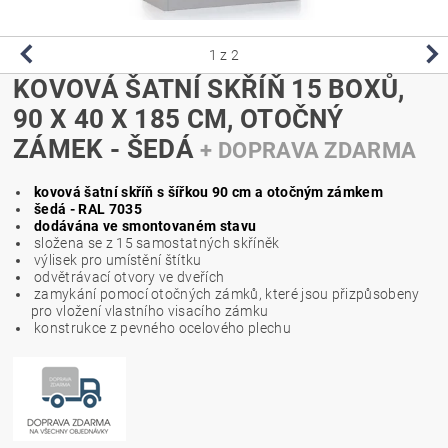
1
z 2
KOVOVÁ ŠATNÍ SKŘÍŇ 15 BOXŮ,
90 X 40 X 185 CM, OTOČNÝ
ZÁMEK - ŠEDÁ
+ DOPRAVA ZDARMA
kovová šatní skříň s šířkou 90 cm a otočným zámkem
šedá - RAL 7035
dodávána ve smontovaném stavu
složena se z 15 samostatných skříněk
výlisek pro umístění štítku
odvětrávací otvory ve dveřích
zamykání pomocí otočných zámků, které jsou přizpůsobeny
pro vložení vlastního visacího zámku
konstrukce z pevného ocelového plechu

+-------+

- Your instructions: The answer should contain nothing except the lines from the one with "pro vložení vlastního visacího zámku" to the end of the material above, each given again exactly.

- Exercise answer:
pro vložení vlastního visacího zámku
konstrukce z pevného ocelového plechu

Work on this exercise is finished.